Inclusion criteria for senior participants consisted mainly of being over the age of 65 and not having an advanced state of dementia or any other psychological pathology, or any auditory/vocal disability. Table 1 collects the demographic characteristics of the end-user participants, classified by cognitive group. The mean age was 78.61 ± 6.75, with 65% of them being female. We can see that the number of individuals is fairly distributed per group. For cognitive state classification, we used the Global Deterioration Scale (GDS) [16], which is a widely utilized scale that describes the stage of cognitive impairment, with higher GDS score meaning more deterioration. For additional information, we also show the results of the T-MoCA evaluation (16.25 ± 3.28 for healthy users (HC), 16.25 ± 3.28 for users with MCI and 16.25 ± 3.28 for users with dementia (AD)), as well as the Memory Failures of Everyday (MFE) [17] questionnaire and the Instrumental Activities of the Daily Living (IADL) scale [18].
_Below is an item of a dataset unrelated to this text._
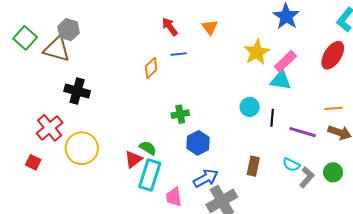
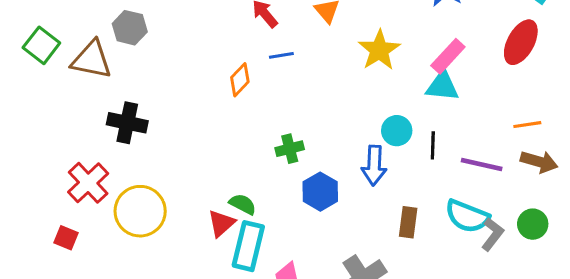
gray hexagon: (69, 30) -> (130, 28), moved
yellow star: (257, 52) -> (379, 50), moved
cyan semicircle: (291, 165) -> (467, 216), size x1.6
blue arrow: (206, 178) -> (374, 165), moved, turned 125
Administrator participants, on the other hand, were affiliated to several associations, namely the Unit of Psychogerontology at the University of Santiago de Compostela, the Galicia Sur Health Research Institute, the Multimedia Technology Group at the University of Vigo, and also AFAGA and PCDC. Table 2 depicts the information about these participants, where we can see that they are predominantly from the health field. The sample has a 58.33% female composition, mostly with middle-aged participants, and fairly evenly distributed among different backgrounds. We can also see a variety in terms of seniority, ranging from less than 5 of years of experience (29.17%) to more than 20 (20.83%).

2.1 Study design

The study was organized along 3 different sessions: during the first one, T-MoCA, MFE and IADL questionnaires were administered; during the second, and after at least two weeks in between, DigiMoCA administration took place. Finally, again after two or more weeks, a second administration of DigiMoCA was carried out during the third session.
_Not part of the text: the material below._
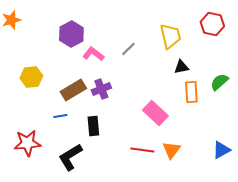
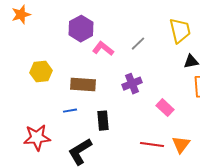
purple cross: (101, 89) -> (132, 84), moved
brown rectangle: (73, 90) -> (83, 85), turned 35
pink rectangle: (155, 113) -> (165, 108), size x0.7

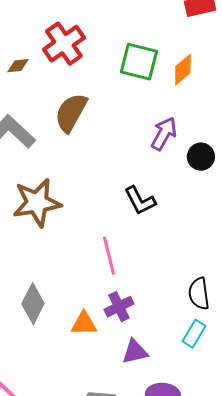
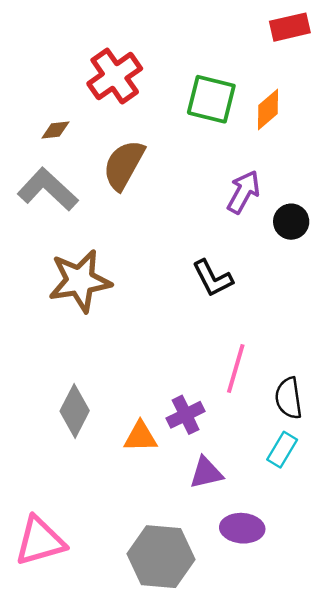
brown diamond: (18, 66) -> (55, 130), moved
pink line: (109, 256) -> (236, 368), moved, turned 30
Before the first and after the second conversation with the agent, participants were asked to answer to a Technology Acceptance Model (TAM) [20] questionnaire, which covers how users come to accept a technological system. In order to determine the acceptability of the conversational agent by participants, the designed TAM questionnaire addressed 3 dimensions:

  • Perceived usefulness (PU). It measures whether a participant finds the smart speaker useful, both as a general concept, and specifically during the cognitive assessment sessions.

  • Perceived ease-of-use (PEoU). It measures whether the conversation with the speaker was comfortable and straightforward for the user, purely in terms of communication.

  • Perceived satisfaction (PS). It measures whether the user enjoyed the utilization of the speaker, and whether they prefer it to a human counterpart (i.e., another person conducting T-MoCA as an interviewer).

The resulting questionnaire consisted of a 5-point Likert rating scale composed of 6 items, 2 for each main dimension (1 meaning strongly negative/disagree, 5 strongly positive/agree, 3 neutral). For reference, the TAM questionnaire used is available in Section 1, translated to English.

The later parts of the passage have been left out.